There were a cluster of days like this which brought me to the state of transcendental sleep deprivation that a sizeable portion of my poetry comes from. I don’t mean to or want to romanticize insomnia and unbearable, exploitative retail shifts! But there is a sense of fluidity of experience and perception that happens in that state that I thought my take on the haibun was particularly suited to. Also, I had to take three different busses to arrive at this workplace (the 23, the Blue Line, and then the A Line). After recording a few days in September 2019, I came to see these small dramas as little vignettes or tableaus, moments of both pause and kinetic energy.
I’d say my poetry actually has a lot to do with the cyclical nature of time and movement, often in terms of labor and transportation. I’m inspired and a little obsessed with how we get from here to there, and aim for form and structure to reflect that. I played with each haibun being separate entities, and considered spreading them out through the poetry manuscript I was (and still am!) working on, but at this point I really like them clustered together to reflect that state of fluid consciousness, the sense of colliding worlds and economic classes.
The poem starts on 38th and Chicago in Minneapolis, which we now know and recognize as the memorial site dedicated to George Floyd. You wrote this poem long before this horrific murder occurred, but when reading your poem, it’s challenging not to think about how much this location is different now. What do you think of writing as transforming change?
Every poem is written somewhere, and writing in America, I believe it is impossible to write anywhere apolitically, that every square mile is imbued with political and personal violences, current, historical, and future violences. Place-based poetry’s job, then, is to anticipate and remain porous to the significant events which may then color it. I’m not sure if my poetry can exactly influence change in the world, and I know there are more writers out there who are doing a much better job at that then me! I think my goal is more to, as accurately as possible, record the spirit of a place from my perspective as a poor, mixed and light-skinned, queer and visibly femme person actively moving through different layers of society, experiencing extreme contrasts in environment within a day and even within an hour. There are more poems out there responding to the catastrophic, systematic, and site-specific murders of BIPOC that people must read, including Junauda Petrus’ beautiful poem Give The Police Departments to the Grandmother’s, written after the police killing of Philando Castille. There is a vein of trauma running in this city between that pull-off in Falcon Heights and 38th and Chicago, and all other sites of police brutality and race-based violences. Site-specific poetry must work to present these locations as part of a physical continuum and not random flashes of disconnected violence. Writing transforms change by illuminating the interconnectedness of everything.

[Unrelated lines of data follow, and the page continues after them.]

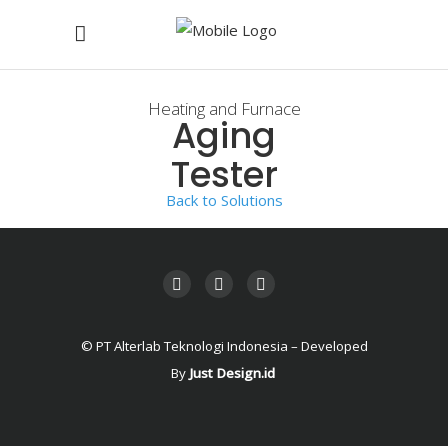
Heating and Furnace
Aging
Tester
Back to Solutions
© PT Alterlab Teknologi Indonesia – Developed
By
Just Design.id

Let’s talk about “Rust Belts”, your other poem in Volume 23 which makes me think about flyover states—a region that people, usually white, rich people only see from airplanes as they fly to some destination—Kansas often being referred as one. You’re from the Lake Superior region of MN/WI. What was your decision to use Kansas in a poem that also feels very Minnesotan? How do you see a region as something that shapes a writer?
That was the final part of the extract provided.